• Extracted page text data:
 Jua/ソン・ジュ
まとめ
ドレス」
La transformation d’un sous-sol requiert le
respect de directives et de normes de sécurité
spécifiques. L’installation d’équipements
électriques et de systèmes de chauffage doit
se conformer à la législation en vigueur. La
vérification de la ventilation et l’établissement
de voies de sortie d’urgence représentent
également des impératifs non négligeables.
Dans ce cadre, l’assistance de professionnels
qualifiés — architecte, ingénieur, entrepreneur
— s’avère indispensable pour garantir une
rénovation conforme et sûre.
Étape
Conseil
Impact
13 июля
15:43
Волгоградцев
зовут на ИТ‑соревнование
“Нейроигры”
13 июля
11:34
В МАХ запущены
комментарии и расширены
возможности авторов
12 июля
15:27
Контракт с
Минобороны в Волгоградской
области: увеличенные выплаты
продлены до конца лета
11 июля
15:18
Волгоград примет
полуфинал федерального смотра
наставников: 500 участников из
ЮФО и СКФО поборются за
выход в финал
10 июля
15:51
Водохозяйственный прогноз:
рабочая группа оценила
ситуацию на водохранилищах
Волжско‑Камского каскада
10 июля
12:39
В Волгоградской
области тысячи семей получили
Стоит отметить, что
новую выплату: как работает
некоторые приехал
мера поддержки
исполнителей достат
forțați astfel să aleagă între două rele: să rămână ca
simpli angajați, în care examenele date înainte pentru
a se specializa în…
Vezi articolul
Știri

--

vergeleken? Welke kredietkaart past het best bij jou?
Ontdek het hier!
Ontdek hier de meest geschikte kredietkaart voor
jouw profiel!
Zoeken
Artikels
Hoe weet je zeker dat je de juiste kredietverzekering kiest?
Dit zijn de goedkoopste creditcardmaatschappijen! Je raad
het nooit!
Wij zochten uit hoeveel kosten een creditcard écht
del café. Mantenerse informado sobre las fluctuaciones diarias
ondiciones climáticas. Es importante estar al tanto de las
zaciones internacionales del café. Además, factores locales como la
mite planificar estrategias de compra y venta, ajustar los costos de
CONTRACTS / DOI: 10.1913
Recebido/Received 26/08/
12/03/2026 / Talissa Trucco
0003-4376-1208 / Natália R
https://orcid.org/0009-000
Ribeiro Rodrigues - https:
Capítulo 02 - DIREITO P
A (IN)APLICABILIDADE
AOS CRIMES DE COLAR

--

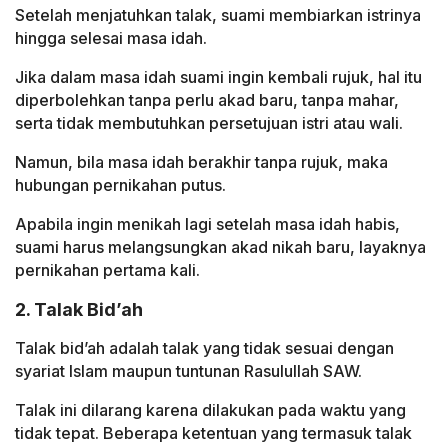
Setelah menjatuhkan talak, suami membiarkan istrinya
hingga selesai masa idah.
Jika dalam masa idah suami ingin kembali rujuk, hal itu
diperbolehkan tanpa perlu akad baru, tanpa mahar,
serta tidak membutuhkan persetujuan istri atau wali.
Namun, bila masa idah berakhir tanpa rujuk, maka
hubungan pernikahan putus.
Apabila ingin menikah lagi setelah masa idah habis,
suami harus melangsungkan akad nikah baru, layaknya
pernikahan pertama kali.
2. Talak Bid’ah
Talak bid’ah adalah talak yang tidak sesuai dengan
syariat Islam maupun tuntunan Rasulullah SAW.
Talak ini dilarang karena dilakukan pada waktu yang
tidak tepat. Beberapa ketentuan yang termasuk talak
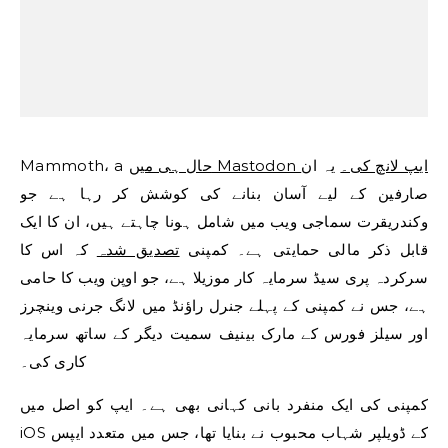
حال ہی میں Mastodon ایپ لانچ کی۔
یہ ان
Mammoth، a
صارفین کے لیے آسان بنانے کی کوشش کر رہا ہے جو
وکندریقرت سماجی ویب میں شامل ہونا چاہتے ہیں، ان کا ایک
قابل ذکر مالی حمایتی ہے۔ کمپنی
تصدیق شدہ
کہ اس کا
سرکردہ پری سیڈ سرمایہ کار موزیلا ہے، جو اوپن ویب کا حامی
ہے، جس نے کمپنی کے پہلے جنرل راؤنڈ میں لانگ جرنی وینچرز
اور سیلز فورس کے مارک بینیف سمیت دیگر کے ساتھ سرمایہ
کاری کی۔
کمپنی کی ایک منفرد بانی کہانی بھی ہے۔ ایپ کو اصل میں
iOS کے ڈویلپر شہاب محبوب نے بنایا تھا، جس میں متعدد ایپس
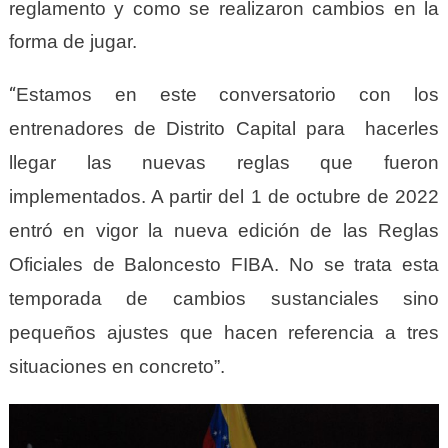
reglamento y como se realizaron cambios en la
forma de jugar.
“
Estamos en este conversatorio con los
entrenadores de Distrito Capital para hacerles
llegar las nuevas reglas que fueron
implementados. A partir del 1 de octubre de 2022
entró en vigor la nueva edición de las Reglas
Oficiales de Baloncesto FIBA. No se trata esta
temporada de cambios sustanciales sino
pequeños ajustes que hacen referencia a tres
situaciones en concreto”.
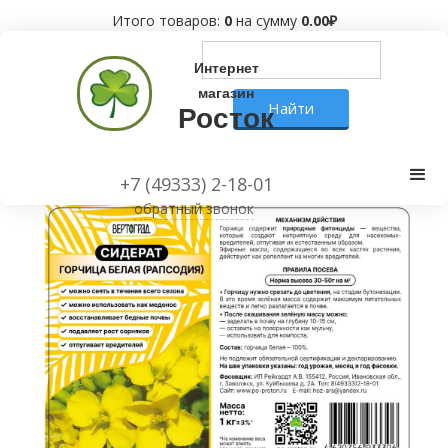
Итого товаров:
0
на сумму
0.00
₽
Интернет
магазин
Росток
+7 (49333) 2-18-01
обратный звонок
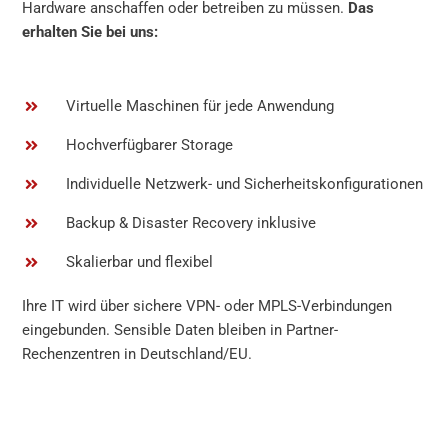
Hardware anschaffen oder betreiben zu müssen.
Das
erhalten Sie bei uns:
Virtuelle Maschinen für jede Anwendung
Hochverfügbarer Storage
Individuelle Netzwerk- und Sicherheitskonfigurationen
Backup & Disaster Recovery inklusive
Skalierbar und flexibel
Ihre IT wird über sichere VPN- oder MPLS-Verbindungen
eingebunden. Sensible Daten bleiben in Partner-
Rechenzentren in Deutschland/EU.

• PROBLEM: When you reach the line with "La transformation d’un sous-sol requiert le" in the records above, start writing out lines exactly, and stop once the line with "de voies de sortie d’urgence représentent" has been written; include nothing else.

• EXPECTED OUTPUT:
La transformation d’un sous-sol requiert le
respect de directives et de normes de sécurité
spécifiques. L’installation d’équipements
électriques et de systèmes de chauffage doit
se conformer à la législation en vigueur. La
vérification de la ventilation et l’établissement
de voies de sortie d’urgence représentent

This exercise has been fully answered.